While exposing gaps in the way pharma acquires and uses data, the pandemic has also fostered a new spirit of information sharing that bodes well for future collaborations.
Back in February, when COVID-19 was forming an ominous cloud on the horizon but had yet to fully disrupt the west’s daily healthcare discourse, ZS Principal Malcolm Sturgis reviewed the trends and predictions he had covered in his “State of the Data Nation” session at ZS’s recent Impact Summit. The message was that while the patient experience was becoming an ever-higher priority, data privacy and ownership concerns were constantly threatening to upend the status quo. He noted that pharma companies were still trailing behind other companies in finding meaningful ways to use data from non-traditional sources—connected medical devices as part of the Internet of Things, phones, Fitbits, and non-device data such as social media feeds. Part of the problem, he said, was “the creepiness factor” for patients. “If you’re a patient and you hear that all this [data] is being collected and centralized and it’s all about you specifically, it makes you feel a little nervous,” says Sturgis. “This is especially true if you hear that it’s not just your doctor collecting [it], but a pharma company or an insurance company or a big tech company like Google or Amazon.”
He continued that the industry would need to learn how to expose the data it has so that patients “can know what’s there and can have some control over what’s shared and what isn’t shared.” He added, “There are a lot of enterprise-level mechanics that have to be built to do this, as well as some standards and procedures and regulatory guidelines that may force the issue.”

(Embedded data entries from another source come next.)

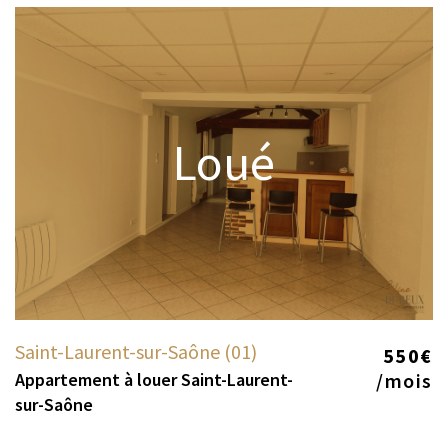
Loué
Saint-Laurent-sur-Saône (01)
550€
Appartement à louer Saint-Laurent-
/mois
sur-Saône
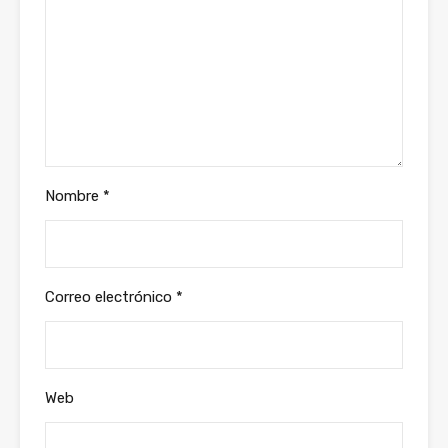
Nombre
*
Correo electrónico
*
Web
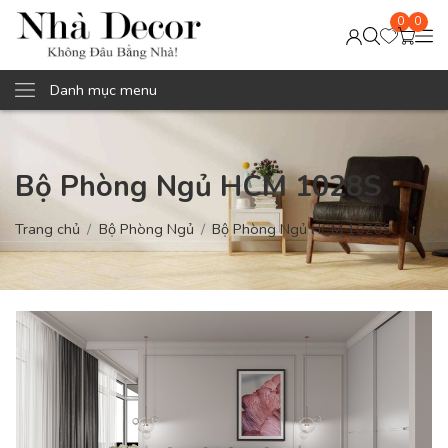
0
0
Danh mục menu
Bộ Phòng Ngủ HCM 1028S
Trang chủ
Bộ Phòng Ngủ
Bộ Phòng Ngủ HCM 1028S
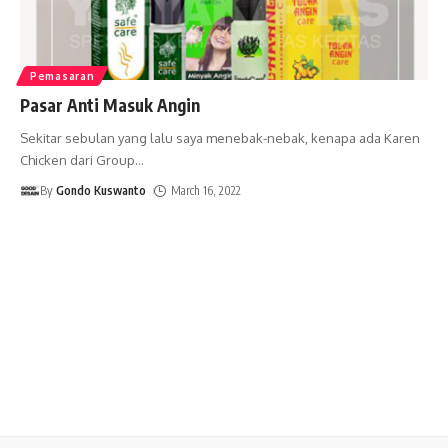
Pemasaran
Pasar Anti Masuk Angin
Sekitar sebulan yang lalu saya menebak-nebak, kenapa ada Karen
Chicken dari Group
…
By
Gondo Kuswanto
March 16, 2022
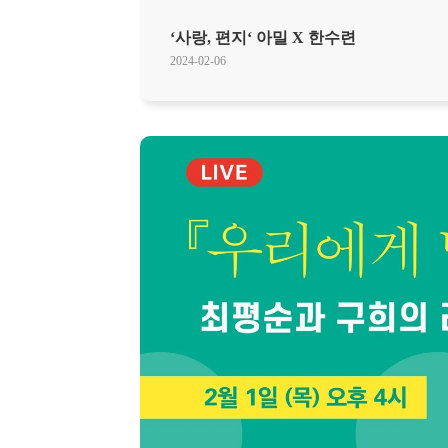
‘사랑, 편지‘ 아밀 X 한수련
2024-02-06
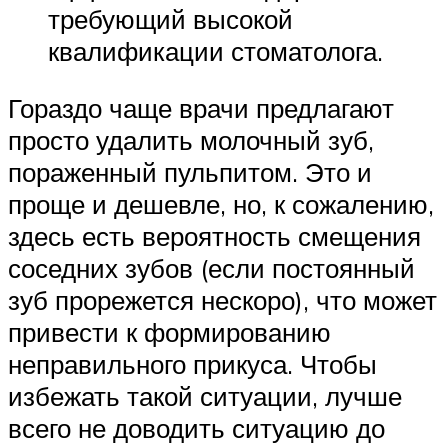
требующий высокой
квалификации стоматолога.
Гораздо чаще врачи предлагают
просто удалить молочный зуб,
пораженный пульпитом. Это и
проще и дешевле, но, к сожалению,
здесь есть вероятность смещения
соседних зубов (если постоянный
зуб прорежется нескоро), что может
привести к формированию
неправильного прикуса. Чтобы
избежать такой ситуации, лучше
всего не доводить ситуацию до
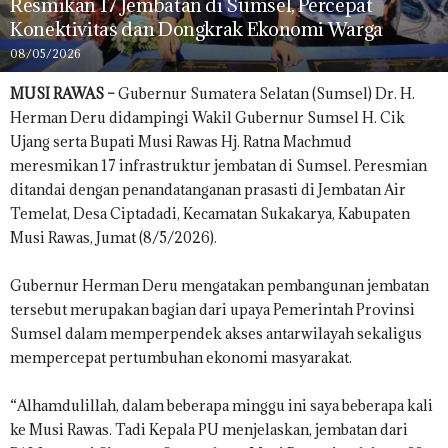
Resmikan 17 Jembatan di Sumsel, Percepat
Konektivitas dan Dongkrak Ekonomi Warga
08/05/2026
MUSI RAWAS –
Gubernur Sumatera Selatan (Sumsel) Dr. H.
Herman Deru didampingi Wakil Gubernur Sumsel H. Cik
Ujang serta Bupati Musi Rawas Hj. Ratna Machmud
meresmikan 17 infrastruktur jembatan di Sumsel. Peresmian
ditandai dengan penandatanganan prasasti di Jembatan Air
Temelat, Desa Ciptadadi, Kecamatan Sukakarya, Kabupaten
Musi Rawas, Jumat (8/5/2026).
Gubernur Herman Deru mengatakan pembangunan jembatan
tersebut merupakan bagian dari upaya Pemerintah Provinsi
Sumsel dalam memperpendek akses antarwilayah sekaligus
mempercepat pertumbuhan ekonomi masyarakat.
“Alhamdulillah, dalam beberapa minggu ini saya beberapa kali
ke Musi Rawas. Tadi Kepala PU menjelaskan, jembatan dari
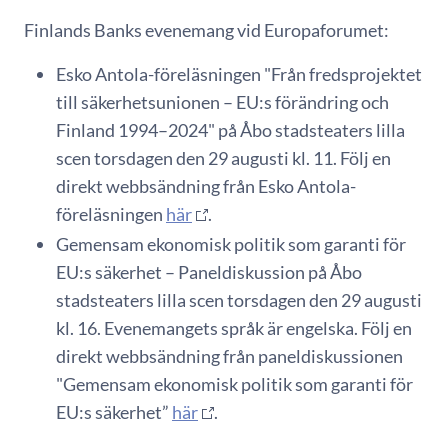
Finlands Banks evenemang vid Europaforumet:
Esko Antola-föreläsningen "Från fredsprojektet
till säkerhetsunionen – EU:s förändring och
Finland 1994–2024" på Åbo stadsteaters lilla
scen torsdagen den 29 augusti kl. 11. Följ en
direkt webbsändning från Esko Antola-
föreläsningen
här
.
Gemensam ekonomisk politik som garanti för
EU:s säkerhet – Paneldiskussion på Åbo
stadsteaters lilla scen torsdagen den 29 augusti
kl. 16. Evenemangets språk är engelska. Följ en
direkt webbsändning från paneldiskussionen
"Gemensam ekonomisk politik som garanti för
EU:s säkerhet”
här
.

Chief data and chief analytics officers, said Sturgis, would need to ask fundamental questions about understanding what data they have within their own companies and how they can work with patients to develop use cases for that data. “Some of the biggest opportunities may reside in gaps in the patient experience, and these may be opportunities that aren’t on our radar now but will be new capabilities that companies find they can’t leverage.”
Since February, however, COVID-19 has put some of these concerns on the back burner. Speaking to Pharm Exec last month, Sturgis observed that, when hospitals began performing only essential procedures and many practices were closing their doors, moves to give patients more visibility or control over their own data were effectively “put on hold.” For biopharma executives, the impetus changed to focusing internally on their immediate business situation. “That’s clearly critical,” notes Sturgis, “but it means they’re spending a lot of time tracking and understanding where sales are going, what’s going to happen next week, and which doctors have opened their doors.”
Malcolm Sturgis
This scenario has actually strengthened the argument for accessing data from non-traditional sources somewhat. Where, traditionally, many biopharma companies have acquired the data they need, built it into their IT infrastructures, and created big, central databases that they work with in-house, there is an increasing concern that “relying on your own in-house data isn’t going to tell you everything you need to know about your customers or your market,” says Sturgis. The difference now is that pharma has seen the need to access data that “isn’t perfect” and that doesn’t necessarily have to be “vetted and triangulated a hundred different ways.” Sturgis explains that the pandemic has meant that “knowing what’s going to happen next week, or even this week, and having that information available ‘right now’ has suddenly become more important.”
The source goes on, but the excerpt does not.